| TASK TO CARRY OUT |
Write out every entry exactly as it stands.

| Extracted data entries |
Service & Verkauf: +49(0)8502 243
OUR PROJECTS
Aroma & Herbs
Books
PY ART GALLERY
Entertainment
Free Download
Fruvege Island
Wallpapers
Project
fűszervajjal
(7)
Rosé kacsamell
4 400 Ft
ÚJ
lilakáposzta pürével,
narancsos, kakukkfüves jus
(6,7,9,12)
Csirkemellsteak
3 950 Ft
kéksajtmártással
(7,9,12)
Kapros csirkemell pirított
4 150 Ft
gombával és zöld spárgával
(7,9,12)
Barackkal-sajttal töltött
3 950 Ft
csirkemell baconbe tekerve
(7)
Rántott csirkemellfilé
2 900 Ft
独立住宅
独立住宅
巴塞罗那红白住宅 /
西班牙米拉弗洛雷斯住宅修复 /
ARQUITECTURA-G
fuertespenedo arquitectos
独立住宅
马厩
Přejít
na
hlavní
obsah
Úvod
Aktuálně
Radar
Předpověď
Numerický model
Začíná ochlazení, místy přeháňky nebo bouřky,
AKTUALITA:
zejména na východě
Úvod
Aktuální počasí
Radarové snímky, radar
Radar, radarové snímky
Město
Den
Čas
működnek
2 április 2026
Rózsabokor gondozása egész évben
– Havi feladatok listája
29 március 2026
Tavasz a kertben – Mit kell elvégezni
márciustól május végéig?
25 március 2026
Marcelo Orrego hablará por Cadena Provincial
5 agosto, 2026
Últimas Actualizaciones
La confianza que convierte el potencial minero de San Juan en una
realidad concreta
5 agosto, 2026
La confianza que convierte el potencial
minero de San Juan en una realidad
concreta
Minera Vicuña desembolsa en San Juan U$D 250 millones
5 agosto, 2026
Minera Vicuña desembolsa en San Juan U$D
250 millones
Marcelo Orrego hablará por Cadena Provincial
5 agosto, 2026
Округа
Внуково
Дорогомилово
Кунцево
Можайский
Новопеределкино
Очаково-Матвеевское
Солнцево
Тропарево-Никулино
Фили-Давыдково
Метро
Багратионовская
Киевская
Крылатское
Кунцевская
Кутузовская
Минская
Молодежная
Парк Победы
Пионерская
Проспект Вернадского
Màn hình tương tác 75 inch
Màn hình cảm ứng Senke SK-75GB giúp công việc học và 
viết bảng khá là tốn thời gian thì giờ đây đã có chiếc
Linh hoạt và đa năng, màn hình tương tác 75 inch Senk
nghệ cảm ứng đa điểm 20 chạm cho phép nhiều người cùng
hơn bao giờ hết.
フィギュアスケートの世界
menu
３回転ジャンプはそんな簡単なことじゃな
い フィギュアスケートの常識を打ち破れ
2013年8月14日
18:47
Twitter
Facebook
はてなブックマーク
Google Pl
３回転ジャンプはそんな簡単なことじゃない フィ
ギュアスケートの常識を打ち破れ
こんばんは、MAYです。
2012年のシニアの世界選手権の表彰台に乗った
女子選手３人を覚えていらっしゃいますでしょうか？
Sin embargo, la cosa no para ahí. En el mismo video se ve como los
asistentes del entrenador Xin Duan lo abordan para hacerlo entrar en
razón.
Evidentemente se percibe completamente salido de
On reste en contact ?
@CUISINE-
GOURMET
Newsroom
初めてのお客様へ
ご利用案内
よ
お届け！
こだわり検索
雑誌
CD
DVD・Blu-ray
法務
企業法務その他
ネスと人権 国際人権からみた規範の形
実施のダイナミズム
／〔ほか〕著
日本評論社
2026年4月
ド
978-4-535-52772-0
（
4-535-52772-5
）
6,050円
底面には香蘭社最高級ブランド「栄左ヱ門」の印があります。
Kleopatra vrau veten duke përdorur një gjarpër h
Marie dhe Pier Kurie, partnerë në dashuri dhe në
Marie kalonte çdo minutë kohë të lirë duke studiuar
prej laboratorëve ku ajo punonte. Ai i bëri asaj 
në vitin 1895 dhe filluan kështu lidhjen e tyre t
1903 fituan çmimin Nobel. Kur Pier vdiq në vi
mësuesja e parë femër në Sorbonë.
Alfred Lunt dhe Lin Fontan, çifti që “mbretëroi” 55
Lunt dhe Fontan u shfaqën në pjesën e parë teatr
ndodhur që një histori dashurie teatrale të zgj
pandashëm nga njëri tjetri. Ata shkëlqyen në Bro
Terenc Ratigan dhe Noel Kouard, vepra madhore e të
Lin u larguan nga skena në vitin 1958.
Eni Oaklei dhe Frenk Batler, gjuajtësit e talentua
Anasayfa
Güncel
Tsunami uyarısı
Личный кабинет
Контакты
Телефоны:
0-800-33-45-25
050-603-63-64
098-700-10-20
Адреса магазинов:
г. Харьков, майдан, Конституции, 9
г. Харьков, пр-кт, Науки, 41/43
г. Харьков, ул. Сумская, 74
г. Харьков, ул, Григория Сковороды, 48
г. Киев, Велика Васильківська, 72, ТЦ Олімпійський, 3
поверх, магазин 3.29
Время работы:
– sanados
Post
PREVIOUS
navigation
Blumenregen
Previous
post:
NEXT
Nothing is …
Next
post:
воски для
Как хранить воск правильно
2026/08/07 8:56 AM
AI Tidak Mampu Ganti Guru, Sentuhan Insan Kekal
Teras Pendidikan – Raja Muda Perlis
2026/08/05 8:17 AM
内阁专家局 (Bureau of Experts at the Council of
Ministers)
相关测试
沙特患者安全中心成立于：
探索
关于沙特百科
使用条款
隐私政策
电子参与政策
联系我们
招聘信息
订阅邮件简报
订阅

| SOLUTION FOR THIS PROBLEM |
Service & Verkauf: +49(0)8502 243
OUR PROJECTS
Aroma & Herbs
Books
PY ART GALLERY
Entertainment
Free Download
Fruvege Island
Wallpapers
Project
fűszervajjal
(7)
Rosé kacsamell
4 400 Ft
ÚJ
lilakáposzta pürével,
narancsos, kakukkfüves jus
(6,7,9,12)
Csirkemellsteak
3 950 Ft
kéksajtmártással
(7,9,12)
Kapros csirkemell pirított
4 150 Ft
gombával és zöld spárgával
(7,9,12)
Barackkal-sajttal töltött
3 950 Ft
csirkemell baconbe tekerve
(7)
Rántott csirkemellfilé
2 900 Ft
独立住宅
独立住宅
巴塞罗那红白住宅 /
西班牙米拉弗洛雷斯住宅修复 /
ARQUITECTURA-G
fuertespenedo arquitectos
独立住宅
马厩
Přejít
na
hlavní
obsah
Úvod
Aktuálně
Radar
Předpověď
Numerický model
Začíná ochlazení, místy přeháňky nebo bouřky,
AKTUALITA:
zejména na východě
Úvod
Aktuální počasí
Radarové snímky, radar
Radar, radarové snímky
Město
Den
Čas
működnek
2 április 2026
Rózsabokor gondozása egész évben
– Havi feladatok listája
29 március 2026
Tavasz a kertben – Mit kell elvégezni
márciustól május végéig?
25 március 2026
Marcelo Orrego hablará por Cadena Provincial
5 agosto, 2026
Últimas Actualizaciones
La confianza que convierte el potencial minero de San Juan en una
realidad concreta
5 agosto, 2026
La confianza que convierte el potencial
minero de San Juan en una realidad
concreta
Minera Vicuña desembolsa en San Juan U$D 250 millones
5 agosto, 2026
Minera Vicuña desembolsa en San Juan U$D
250 millones
Marcelo Orrego hablará por Cadena Provincial
5 agosto, 2026
Округа
Внуково
Дорогомилово
Кунцево
Можайский
Новопеределкино
Очаково-Матвеевское
Солнцево
Тропарево-Никулино
Фили-Давыдково
Метро
Багратионовская
Киевская
Крылатское
Кунцевская
Кутузовская
Минская
Молодежная
Парк Победы
Пионерская
Проспект Вернадского
Màn hình tương tác 75 inch
Màn hình cảm ứng Senke SK-75GB giúp công việc học và 
viết bảng khá là tốn thời gian thì giờ đây đã có chiếc
Linh hoạt và đa năng, màn hình tương tác 75 inch Senk
nghệ cảm ứng đa điểm 20 chạm cho phép nhiều người cùng
hơn bao giờ hết.
フィギュアスケートの世界
menu
３回転ジャンプはそんな簡単なことじゃな
い フィギュアスケートの常識を打ち破れ
2013年8月14日
18:47
Twitter
Facebook
はてなブックマーク
Google Pl
３回転ジャンプはそんな簡単なことじゃない フィ
ギュアスケートの常識を打ち破れ
こんばんは、MAYです。
2012年のシニアの世界選手権の表彰台に乗った
女子選手３人を覚えていらっしゃいますでしょうか？
Sin embargo, la cosa no para ahí. En el mismo video se ve como los
asistentes del entrenador Xin Duan lo abordan para hacerlo entrar en
razón.
Evidentemente se percibe completamente salido de
On reste en contact ?
@CUISINE-
GOURMET
Newsroom
初めてのお客様へ
ご利用案内
よ
お届け！
こだわり検索
雑誌
CD
DVD・Blu-ray
法務
企業法務その他
ネスと人権 国際人権からみた規範の形
実施のダイナミズム
／〔ほか〕著
日本評論社
2026年4月
ド
978-4-535-52772-0
（
4-535-52772-5
）
6,050円
底面には香蘭社最高級ブランド「栄左ヱ門」の印があります。
Kleopatra vrau veten duke përdorur një gjarpër h
Marie dhe Pier Kurie, partnerë në dashuri dhe në
Marie kalonte çdo minutë kohë të lirë duke studiuar
prej laboratorëve ku ajo punonte. Ai i bëri asaj 
në vitin 1895 dhe filluan kështu lidhjen e tyre t
1903 fituan çmimin Nobel. Kur Pier vdiq në vi
mësuesja e parë femër në Sorbonë.
Alfred Lunt dhe Lin Fontan, çifti që “mbretëroi” 55
Lunt dhe Fontan u shfaqën në pjesën e parë teatr
ndodhur që një histori dashurie teatrale të zgj
pandashëm nga njëri tjetri. Ata shkëlqyen në Bro
Terenc Ratigan dhe Noel Kouard, vepra madhore e të
Lin u larguan nga skena në vitin 1958.
Eni Oaklei dhe Frenk Batler, gjuajtësit e talentua
Anasayfa
Güncel
Tsunami uyarısı
Личный кабинет
Контакты
Телефоны:
0-800-33-45-25
050-603-63-64
098-700-10-20
Адреса магазинов:
г. Харьков, майдан, Конституции, 9
г. Харьков, пр-кт, Науки, 41/43
г. Харьков, ул. Сумская, 74
г. Харьков, ул, Григория Сковороды, 48
г. Киев, Велика Васильківська, 72, ТЦ Олімпійський, 3
поверх, магазин 3.29
Время работы:
– sanados
Post
PREVIOUS
navigation
Blumenregen
Previous
post:
NEXT
Nothing is …
Next
post:
воски для
Как хранить воск правильно
2026/08/07 8:56 AM
AI Tidak Mampu Ganti Guru, Sentuhan Insan Kekal
Teras Pendidikan – Raja Muda Perlis
2026/08/05 8:17 AM
内阁专家局 (Bureau of Experts at the Council of
Ministers)
相关测试
沙特患者安全中心成立于：
探索
关于沙特百科
使用条款
隐私政策
电子参与政策
联系我们
招聘信息
订阅邮件简报
订阅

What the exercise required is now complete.